Broken legs heal in six weeks. Constipation can cause years and years of suffering — just ask my teenage bedwetting patients.

The radiation dose of an abdominal X-ray is the same dose you get from simply living for three months. I would argue that for kids with wetting problems and/or recurrent urinary tract infections, getting an accurate diagnosis of constipation is completely warranted.

How to Read an X-ray for Constipation

Some doctors, particularly those who don’t believe constipation causes wetting, will look at constipated child’s X-ray and declare it “normal.”

They may tell parents: “The colon will always contain some poop, so the stool we see here doesn’t mean anything.”

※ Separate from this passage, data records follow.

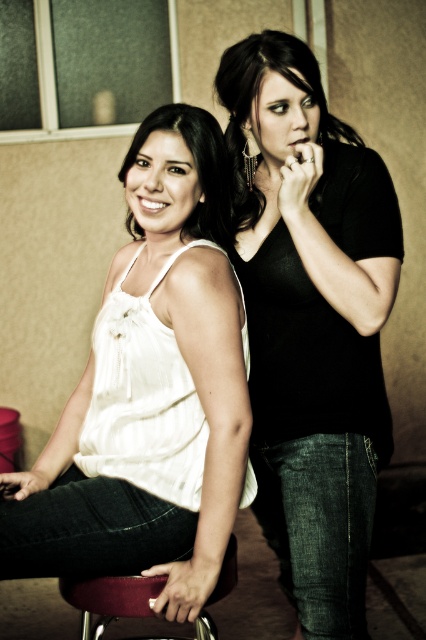 You are trying to decide which top to wear for a photoshoot. You have a black matte shirt at center and a white ribbed tank top at left. Based on their sizes, which one might be more suitable for a slim fit look?

The black matte shirt at center has a lesser width compared to the white ribbed tank top at left, making it more suitable for a slim fit look.

You are designing a layout for a clothing catalog and need to place the black matte shirt at center and the velvet maroon bar stool at lower center. Given their sizes, which object should be placed closer to the camera to maintain visual balance?

The black matte shirt at center is bigger than the velvet maroon bar stool at lower center, so to maintain visual balance, the velvet maroon bar stool at lower center should be placed closer to the camera while the black matte shirt at center is positioned further back.

You are standing in the room and want to reach the point marked at coordinates (x=242, y=40). If your arm can reach 1.4 meters, can you touch that point without moving your feet?

The point at coordinates (x=242, y=40) is 1.43 meters away from the viewer. Since your arm can only reach 1.4 meters, you cannot touch the point without moving your feet.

While it’s true that the colon will always contain some poop, the primary place to look for excess stool is the rectum. As I explain in It’s No Accident, the rectum is an organ designed for sensing poop needs to be evacuated; it's not a storage facility! Only when kids ignore the signal does the rectum clog up. 


Based on published research and my own experience, I generally say a rectum wider than 3 cm contains too much poop. But usually it’s not even a close call. Most children with wetting problems have rectums stretched to 6 or 7 cm. This is an indisputable indication of constipation.

Many of these patients also have excess stool in the ascending colon. The rectal clog compromises the colon's ability to move stool through the entire colon, so the part that pushes poop up against gravity tends to accumulate stool.

Make sure your doctor is the one who reads your child’s X-ray, rather than relying on a report from a radiologist. Radiologists don’t always comment on stool burden, so they may miss it.

If your child has daytime and/or nighttime accidents, and your doctor insists your child’s X-ray is normal, ask for a measurement of your child’s rectum.

What if you can’t even get your child X-rayed because your doctor won’t order one? Find another doctor.

That’s what Shawn Thayer Shumate did. She’s the mom whose doctor insisted an X-ray would expose her son to radiation that could later cause cancer. The doctor also refused to discuss an enema protocol for her child.

So, the family switched medical providers. The first thing their new nurse practitioner asked was, "Has he had an X-ray?"

“We got one done that day,” Shawn reports, “and my son was literally full of poop! Since then, we have followed M.O.P., which the referring GI doc told me not to do. My son now has regular, non-painful bowel movements and is no longer wet at night.”

She added: “I would love to see a follow up X-ray just to see the changes.”